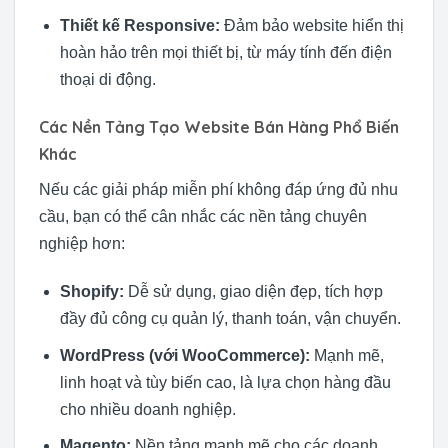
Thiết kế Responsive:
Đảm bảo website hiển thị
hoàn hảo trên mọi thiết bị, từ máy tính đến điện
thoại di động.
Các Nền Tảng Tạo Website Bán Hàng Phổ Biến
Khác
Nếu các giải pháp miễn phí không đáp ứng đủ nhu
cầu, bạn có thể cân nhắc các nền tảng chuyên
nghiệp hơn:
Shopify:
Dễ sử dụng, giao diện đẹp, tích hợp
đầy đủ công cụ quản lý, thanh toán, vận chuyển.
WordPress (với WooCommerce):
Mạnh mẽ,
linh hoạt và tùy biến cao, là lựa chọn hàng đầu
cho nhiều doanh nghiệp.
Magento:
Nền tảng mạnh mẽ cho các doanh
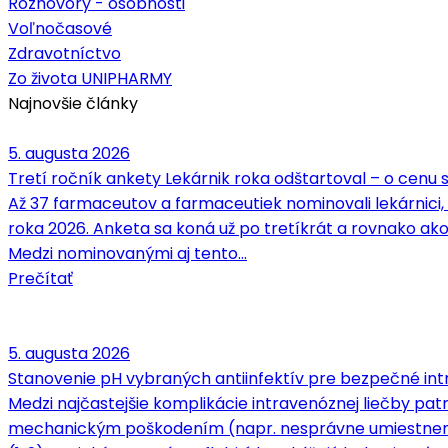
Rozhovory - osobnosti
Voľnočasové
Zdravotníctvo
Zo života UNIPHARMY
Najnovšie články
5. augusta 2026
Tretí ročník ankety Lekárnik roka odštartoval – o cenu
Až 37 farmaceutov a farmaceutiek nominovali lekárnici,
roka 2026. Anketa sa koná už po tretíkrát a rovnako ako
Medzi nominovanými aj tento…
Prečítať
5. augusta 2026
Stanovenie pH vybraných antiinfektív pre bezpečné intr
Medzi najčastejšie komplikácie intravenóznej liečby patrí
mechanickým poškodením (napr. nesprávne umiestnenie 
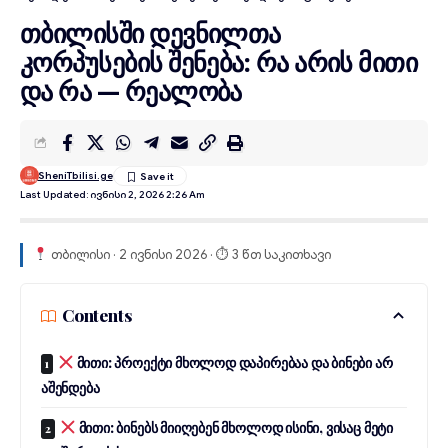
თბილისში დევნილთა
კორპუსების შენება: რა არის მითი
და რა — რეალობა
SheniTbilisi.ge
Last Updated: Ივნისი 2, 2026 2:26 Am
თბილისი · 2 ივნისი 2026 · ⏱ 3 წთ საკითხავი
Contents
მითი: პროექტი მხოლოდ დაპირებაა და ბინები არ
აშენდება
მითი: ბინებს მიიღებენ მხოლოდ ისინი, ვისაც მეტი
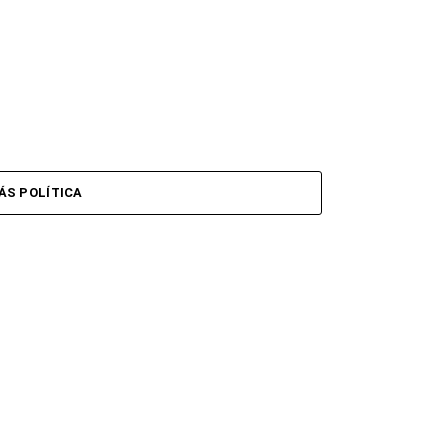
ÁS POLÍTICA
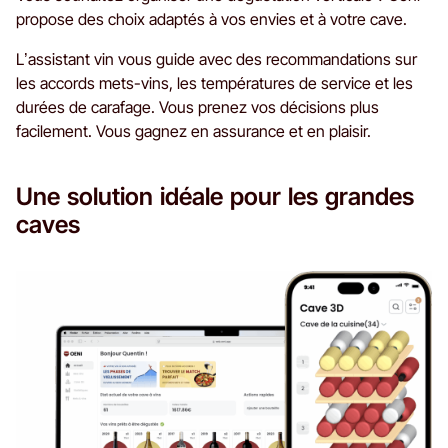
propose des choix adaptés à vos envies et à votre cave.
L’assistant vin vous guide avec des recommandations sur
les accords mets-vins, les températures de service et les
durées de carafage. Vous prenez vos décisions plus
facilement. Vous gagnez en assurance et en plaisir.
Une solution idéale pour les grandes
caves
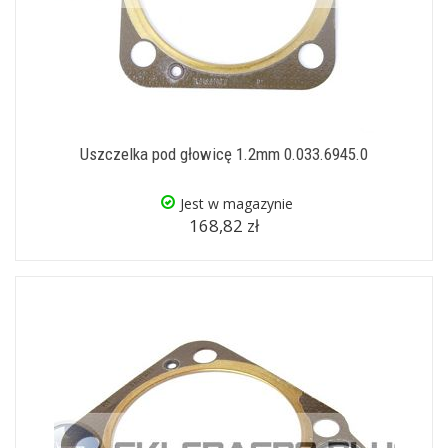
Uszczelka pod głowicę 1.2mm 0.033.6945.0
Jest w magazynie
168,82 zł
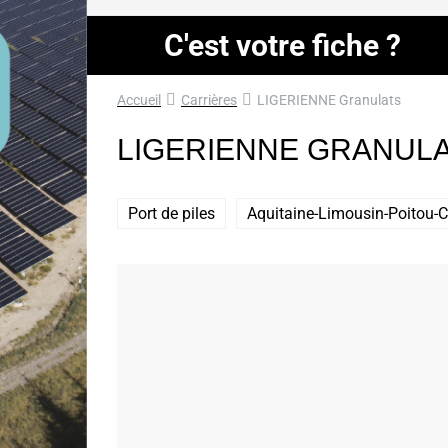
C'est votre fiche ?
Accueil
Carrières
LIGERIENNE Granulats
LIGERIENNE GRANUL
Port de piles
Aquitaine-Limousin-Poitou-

++++++++++

§ What you are asked to do: Beginning with the line that contains "Jest w magazynie" and ending with the last line of the data, transcribe each line exactly; pictures stay out.

§ Task response:
Jest w magazynie
168,82 zł
C'est votre fiche ?
Accueil
Carrières
LIGERIENNE Granulats
LIGERIENNE GRANUL
Port de piles
Aquitaine-Limousin-Poitou-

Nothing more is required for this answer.